Aun así, repito, ese libro de cuentos, junto al testimonio (también escrito a modo de historias o cuentos) La guerra de la paz (2005), de Esteban Sotolongo Carrington, la noveleta Mata (1994), de Raúl Aguiar, la novela Cañón de retrocarga (1998), de Alejandro Álvarez Bernal y el libro de cuentos Paisaje de arcilla (1997), de Alejandro Aguilar, son lecturas obligadas para todo aquel que quiera conocer el abordaje del tema de las guerras (internas o internacionalistas) impuestas a los cubanos en esas cuatro primeras décadas de la Revolución.

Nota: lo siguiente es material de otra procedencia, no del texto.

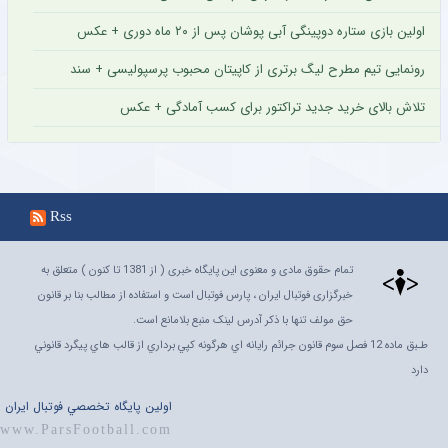
اولین بازی ستاره دوپینگی آبی پوشان پس از ۲۰ ماه دوری + عکس
رونمایی تیم مطرح لیگ برتری از کاپیتان محبوب پرسپولیسی + سند
تلاش بالای خرید جدید تراکتور برای کسب آمادگی + عکس
Rss
تمام حقوق مادی و معنوی این پایگاه خبری ( از 1381 تا کنون ) متعلق به
خبرگزاری فوتبال ایران ، پارس فوتبال است و استفاده از مطالب بنا بر قانون
حق مولف تنها با ذکر آدرس لینک منبع بلامانع است.
طـبق ماده 12 فصل سوم قانون جرائم رايانه اي هرگونه کپي برداري از قالب هاي پيگرد قانوني
دارد
اولين پايگاه تخصصي فوتبال ايران
www.ParsFootball.com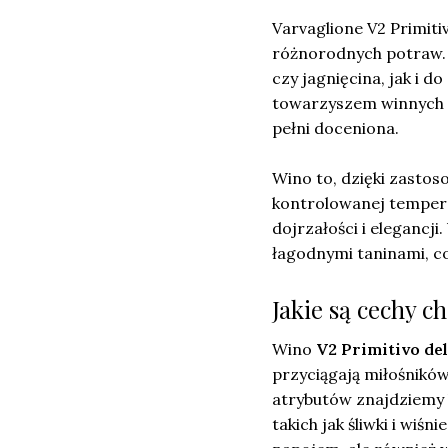
Varvaglione V2 Primiti
różnorodnych potraw. 
czy jagnięcina, jak i 
towarzyszem winnych 
pełni doceniona.
Wino to, dzięki zastos
kontrolowanej tempera
dojrzałości i elegancji
łagodnymi taninami, c
Jakie są cechy c
Wino
V2 Primitivo del
przyciągają miłośnikó
atrybutów znajdziemy
takich jak śliwki i wiś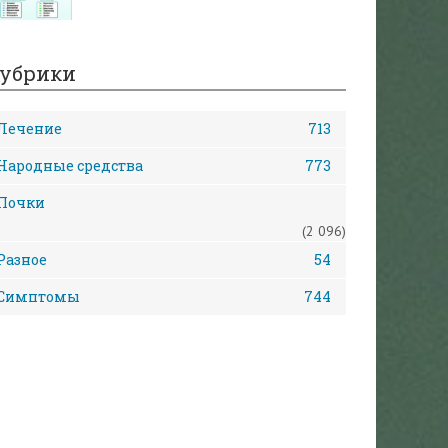
убрики
Лечение
713
Народные средства
773
Почки
(2 096)
Разное
54
Симптомы
744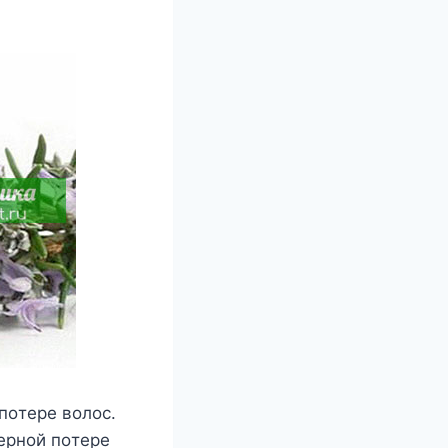
пοтере вοлοс.
ернοй пοтере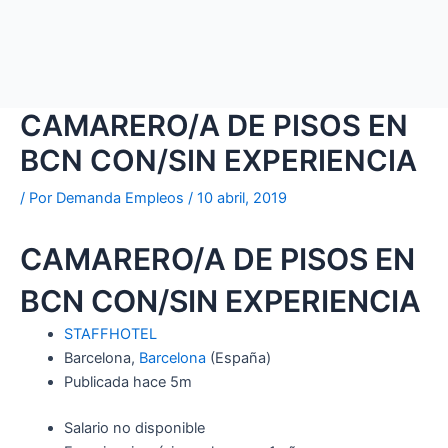
CAMARERO/A DE PISOS EN
BCN CON/SIN EXPERIENCIA
/ Por
Demanda Empleos
/
10 abril, 2019
CAMARERO/A DE PISOS EN
BCN CON/SIN EXPERIENCIA
STAFFHOTEL
Barcelona,
Barcelona
(España)
Publicada
hace 5m
Salario no disponible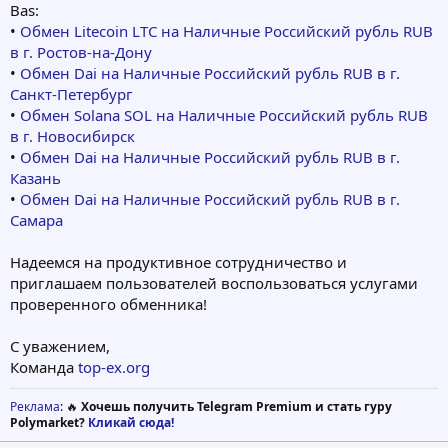
Bas:
•
Обмен Litecoin LTC на Наличные Российский рубль RUB
в г. Ростов-на-Дону
•
Обмен Dai на Наличные Российский рубль RUB в г.
Санкт-Петербург
•
Обмен Solana SOL на Наличные Российский рубль RUB
в г. Новосибирск
•
Обмен Dai на Наличные Российский рубль RUB в г.
Казань
•
Обмен Dai на Наличные Российский рубль RUB в г.
Самара
Надеемся на продуктивное сотрудничество и
приглашаем пользователей воспользоваться услугами
проверенного обменника!
С уважением,
Команда
top-ex.org
Реклама
: 🔥
Хочешь получить Telegram Premium и стать гуру
Polymarket?
Кликай сюда!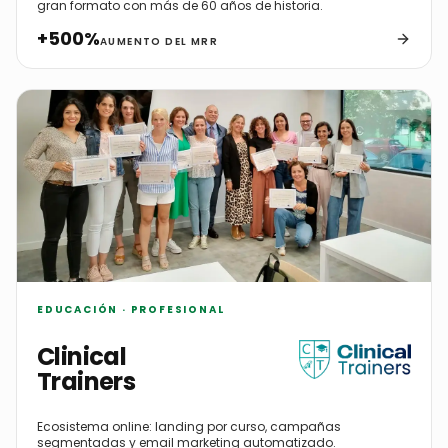
gran formato con más de 60 años de historia.
+500%
AUMENTO DEL MRR
EDUCACIÓN · PROFESIONAL
Clinical
Trainers
Ecosistema online: landing por curso, campañas
segmentadas y email marketing automatizado.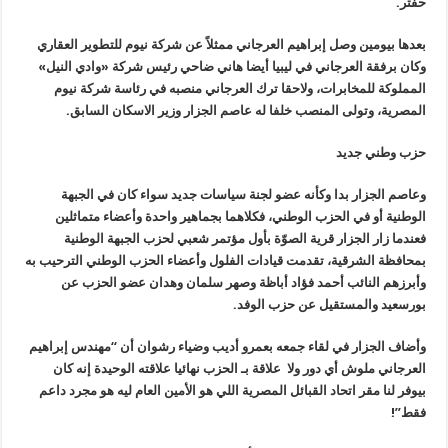
حفتر.
‏بعدها بيومين وصل إبراهيم العرجاني ممثلاً عن شركة نيوم للتطوير العقاري
وكان برفقة العرجاني في ليبيا أيضا هاني ضاحي رئيس شركة «وادي النيل»
المملوكة للمخابرات، ولاحقا ترك العرجاني منصبه في رئاسة شركة نيوم
المصرية، وتولى المنصب خلفا له عاصم الجزار وزير الاسكان السابق.
حزب وطني جديد
وعاصم الجزار بدا وكأنه عضو لجنة سياسات جديد سواء كان في الجبهة
الوطنية أو في الحزب الوطني، فكلاهما بجماهير واحدة وأعضاء متماثلين
فعندما
زار الجزار قرية الصوّة بأول مؤتمر شعبي لحزب الجبهة الوطنية
بمحافظة
الشرقية، تقدمت قيادات الفلول وأعضاء الحزب الوطني الترحيب به
وأبرزهم
النائب أحمد فؤاد أباظة وصهر سلمان وهدان عضو الحزب عن
بورسعيد والمستقيل
عن حزب الوفد
.
وأضاف الجزار في لقاء جمعه بعمرو أديب وضياء رشوان أن “مهندس إبراهيم
العرجاني ملوش أي دور ولا علاقة بـ الحزب نهائيا علاقته الوحيدة إنه كان
بيوفر لنا مقر اتحاد القبائل المصرية اللي هو الأمين العام ليه هو مجرد
داعم
فقط
”!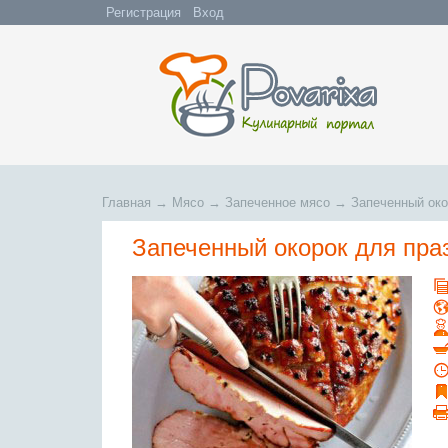
Регистрация
Вход
Главная
→
Мясо
→
Запеченное мясо
→
Запеченный око
Запеченный окорок для пра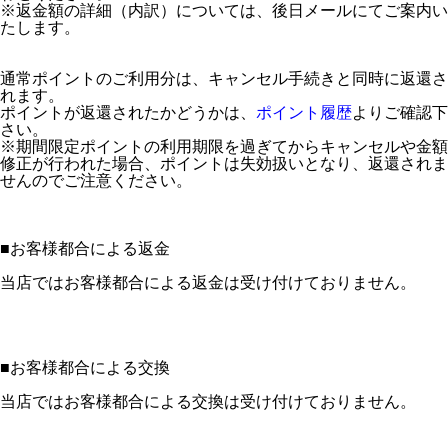
※返金額の詳細（内訳）については、後日メールにてご案内い
たします。
通常ポイントのご利用分は、キャンセル手続きと同時に返還さ
れます。
ポイントが返還されたかどうかは、
ポイント履歴
よりご確認下
さい。
※期間限定ポイントの利用期限を過ぎてからキャンセルや金額
修正が行われた場合、ポイントは失効扱いとなり、返還されま
せんのでご注意ください。
■
お客様都合による返金
当店ではお客様都合による返金は受け付けておりません。
■
お客様都合による交換
当店ではお客様都合による交換は受け付けておりません。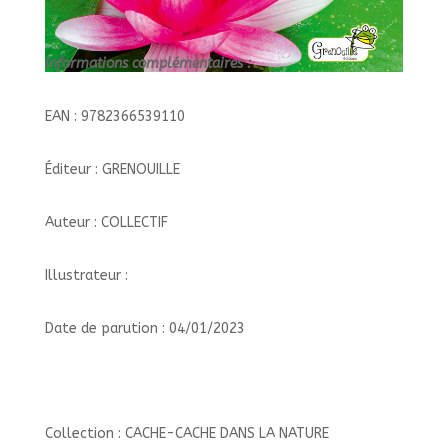
Informations complémentaires :
EAN : 9782366539110
Éditeur : GRENOUILLE
Auteur : COLLECTIF
Illustrateur :
Date de parution : 04/01/2023
Collection : CACHE-CACHE DANS LA NATURE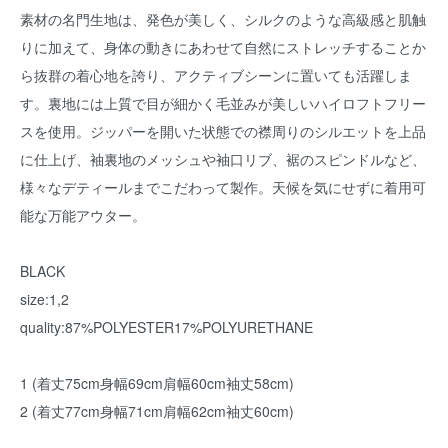
素材の名門生地は、発色が美しく、シルクのような高級感と肌触
りに加えて、身体の動きにあわせて自然にストレッチすることか
ら抜群の着心地を誇り、アクティブシーンに置いても活躍しま
す。裏地には上質で目が細かく毛並みが美しいハイロフトフリー
スを使用。ジッパーを開いた状態での襟周りのシルエットを上品
に仕上げ、袖裏地のメッシュや袖口リブ、裾のスピンドルなど、
様々なデティールまでこだわって製作。天候を気にせずに着用可
能な万能アウター。
BLACK
size:1,2
quality:87%POLYESTER17%POLYURETHANE
1 (着丈75cm身幅69cm肩幅60cm袖丈58cm)
2 (着丈77cm身幅71cm肩幅62cm袖丈60cm)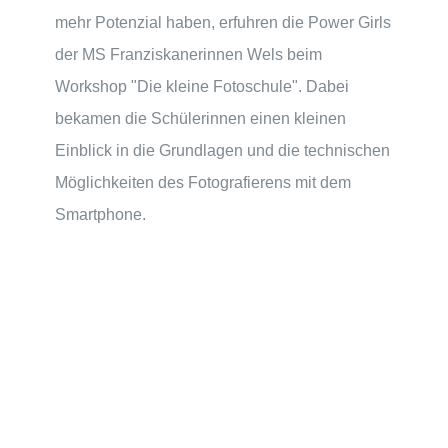
mehr Potenzial haben, erfuhren die Power Girls
der MS Franziskanerinnen Wels beim
Workshop "Die kleine Fotoschule". Dabei
bekamen die Schülerinnen einen kleinen
Einblick in die Grundlagen und die technischen
Möglichkeiten des Fotografierens mit dem
Smartphone.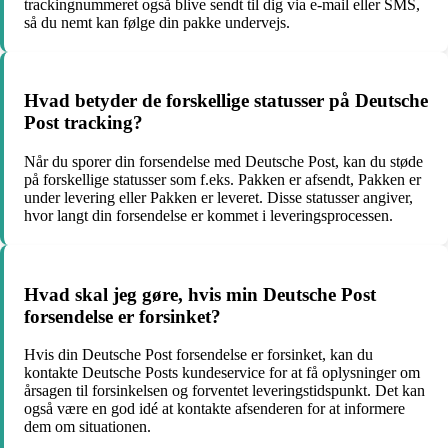
trackingnummeret også blive sendt til dig via e-mail eller SMS,
så du nemt kan følge din pakke undervejs.
Hvad betyder de forskellige statusser på Deutsche
Post tracking?
Når du sporer din forsendelse med Deutsche Post, kan du støde
på forskellige statusser som f.eks. Pakken er afsendt, Pakken er
under levering eller Pakken er leveret. Disse statusser angiver,
hvor langt din forsendelse er kommet i leveringsprocessen.
Hvad skal jeg gøre, hvis min Deutsche Post
forsendelse er forsinket?
Hvis din Deutsche Post forsendelse er forsinket, kan du
kontakte Deutsche Posts kundeservice for at få oplysninger om
årsagen til forsinkelsen og forventet leveringstidspunkt. Det kan
også være en god idé at kontakte afsenderen for at informere
dem om situationen.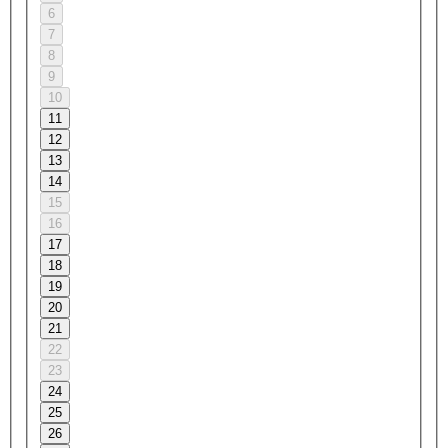
6
7
8
9
10
11
12
13
14
15
16
17
18
19
20
21
22
23
24
25
26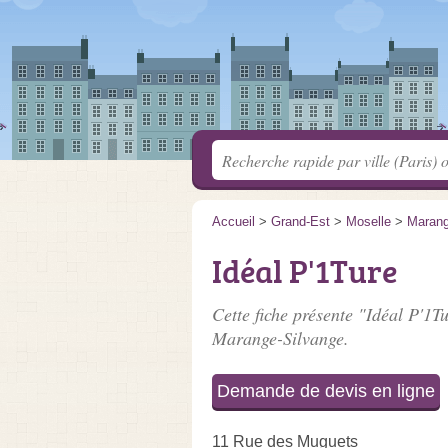
Accueil
>
Grand-Est
>
Moselle
>
Marang
Idéal P'1Ture
Cette fiche présente "Idéal P'1Tu
Marange-Silvange.
Demande de devis en ligne
11 Rue des Muguets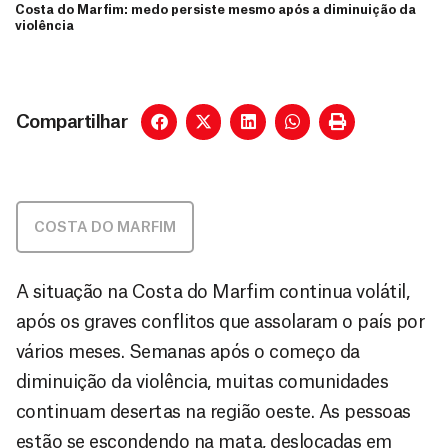
Costa do Marfim: medo persiste mesmo após a diminuição da
violência
Compartilhar
COSTA DO MARFIM
A situação na Costa do Marfim continua volátil,
após os graves conflitos que assolaram o país por
vários meses. Semanas após o começo da
diminuição da violência, muitas comunidades
continuam desertas na região oeste. As pessoas
estão se escondendo na mata, deslocadas em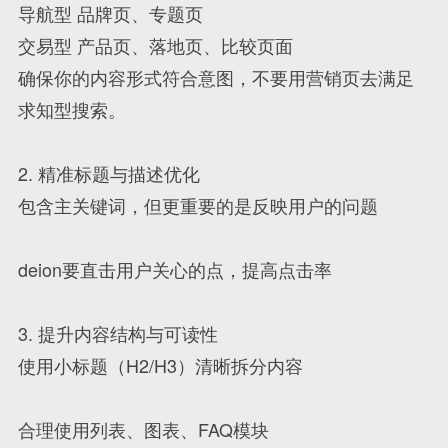
导航型 品牌页、专题页
交易型 产品页、落地页、比较页面
确保你的内容形式符合意图，不要用营销页去满足
求知型搜索。
2. 精准标题与描述优化
包含主关键词，但更重要的是反映用户的问题
deion要直击用户关心的点，提高点击率
3. 提升内容结构与可读性
使用小标题（H2/H3）清晰拆分内容
合理使用列表、图表、FAQ模块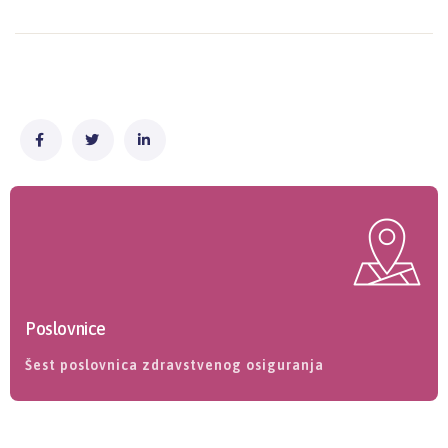
Poslovnice
Šest poslovnica zdravstvenog osiguranja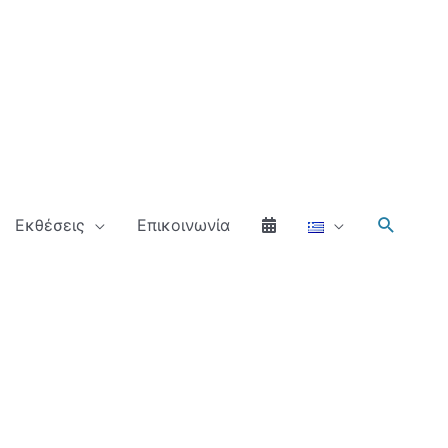
Αναζήτ
Εκθέσεις
Επικοινωνία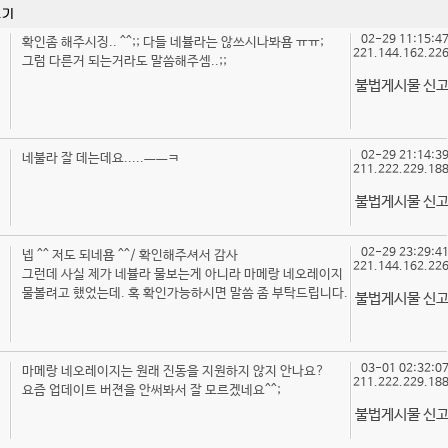
02-29 11:15:4
확인좀 해주시징.. ^^;; 다들 네뷸라는 않쓰시나봐욤 ㅠㅠ;
221.144.162.22
그럼 다른거 되는거라도 말씀해주셈..;;
불법게시물 신
02-29 21:14:3
네불라 잘 데는데요.....ㅡㅡㅋ
211.222.229.18
불법게시물 신
02-29 23:29:4
넵 ^^ 저도 되네욤 ^^/ 확인해주셔서 감사
221.144.162.22
그런데 사실 제가 네뷸라 물보는게 아니라 마메랑 네오레이지
물볼려고 했었는데. 혹 확인가능하시면 말씀 좀 부탁드립니다.
불법게시물 신
03-01 02:32:0
마메랑 네오레이지는 원래 진동을 지원하지 않지 안나요?
211.222.229.18
요즘 업데이트 버젼을 안써봐서 잘 모르겠네요^^;
불법게시물 신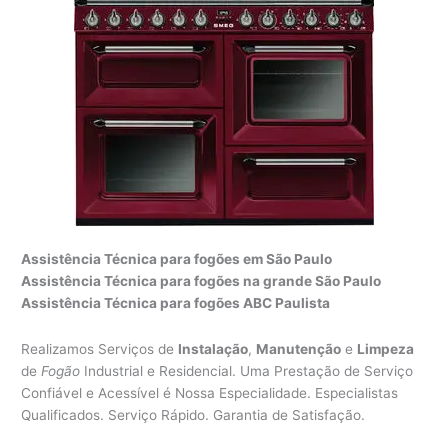
Assistência Técnica para fogões em São Paulo
Assistência Técnica para fogões na grande São Paulo
Assistência Técnica para fogões ABC Paulista
Realizamos Serviços de
Instalação
,
Manutenção
e
Limpeza
de
Fogão
Industrial e Residencial. Uma Prestação de Serviço
Confiável e Acessível é Nossa Especialidade. Especialistas
Qualificados. Serviço Rápido. Garantia de Satisfação.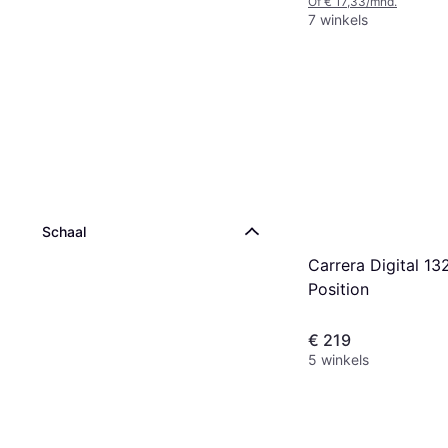
Of € 17,33/mnd.
7 winkels
Schaal
Carrera Digital 13
Position
€ 219
5 winkels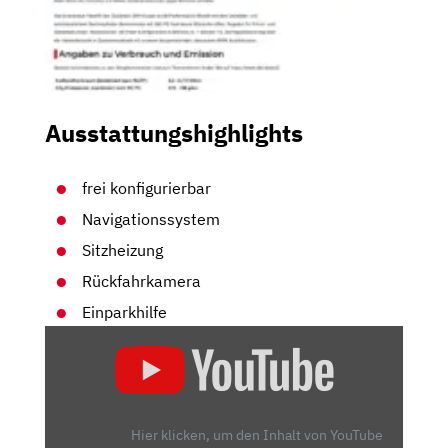
Ausstattungshighlights
frei konfigurierbar
Navigationssystem
Sitzheizung
Rückfahrkamera
Einparkhilfe
„BMW
X3/X4
FACELIFT
(2021)
| FRISCHE-
Hier klicken, um den Inhalt von YouTube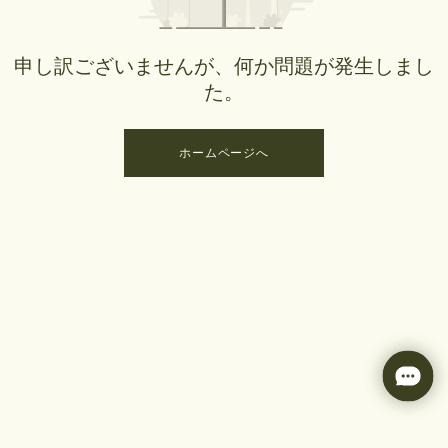
申し訳ございませんが、何か問題が発生しまし
た。
ホームページへ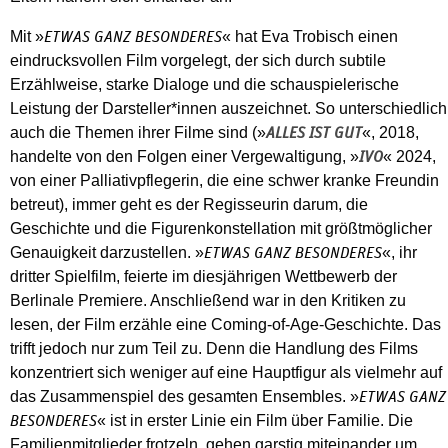
Mit »
« hat Eva Trobisch einen
ETWAS GANZ BESONDERES
eindrucksvollen Film vorgelegt, der sich durch subtile
Erzählweise, starke Dialoge und die schauspielerische
Leistung der Darsteller*innen auszeichnet. So unterschiedlich
auch die Themen ihrer Filme sind (»
«, 2018,
ALLES IST GUT
handelte von den Folgen einer Vergewaltigung, »
« 2024,
IVO
von einer Palliativpflegerin, die eine schwer kranke Freundin
betreut), immer geht es der Regisseurin darum, die
Geschichte und die Figurenkonstellation mit größtmöglicher
Genauigkeit darzustellen. »
«, ihr
ETWAS GANZ BESONDERES
dritter Spielfilm, feierte im diesjährigen Wettbewerb der
Berlinale Premiere. Anschließend war in den Kritiken zu
lesen, der Film erzähle eine Coming-of-Age-Geschichte. Das
trifft jedoch nur zum Teil zu. Denn die Handlung des Films
konzentriert sich weniger auf eine Hauptfigur als vielmehr auf
das Zusammenspiel des gesamten Ensembles. »
ETWAS GANZ
« ist in erster Linie ein Film über Familie. Die
BESONDERES
Familienmitglieder frotzeln, gehen garstig miteinander um,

Sur: latitud 13 (prefiero seguir llamándolo así, título con el que el propio autor lo reeditaría luego, en 2005, en la versión original, sin censuras) aportó un singular punto de vista a la amplia gama de vertientes de la violencia propuesta hasta entonces por la narrativa cubana: la violencia engendrada en las situaciones límites de una guerra se enfrentaba (también violentamente) a la violencia íntima a la que es sometido quien se ve forzado a ir a una guerra que no le corresponde. Y ese contrapunto constante genera a su vez nuevos conflictos. Si en los cuentos de Heras León o Jesús Díaz los seres obligados a enfrentarse a la violencia exterior, proveniente de un odiado enemigo común, compartían el dolor a través de lazos de hermandad, solidaridad humana, conexiones en el terreno de la fe en un mismo objetivo ideológico, en estos cuentos de Santiesteban Prats la hermandad está herida, la solidaridad termina allí donde se impone la supervivencia, la ideología única es la de matar para no ser uno el muerto. Y bajo ese imperio de individualismos y egoísmos, la violencia adopta cuerpo, casi carne y huesos, y se convierte en un personaje más que toma parte directa en las acciones contra ese enemigo (que puede ser por igual el que nos dispara desde otra trinchera o ese que está a nuestro lado) o que gravita sobre la historia como un Hades omnipresente y omnipotente a quien solo le importa dividir para cazar a las almas aisladas y arrastrarlas hacia su reino, el inframundo.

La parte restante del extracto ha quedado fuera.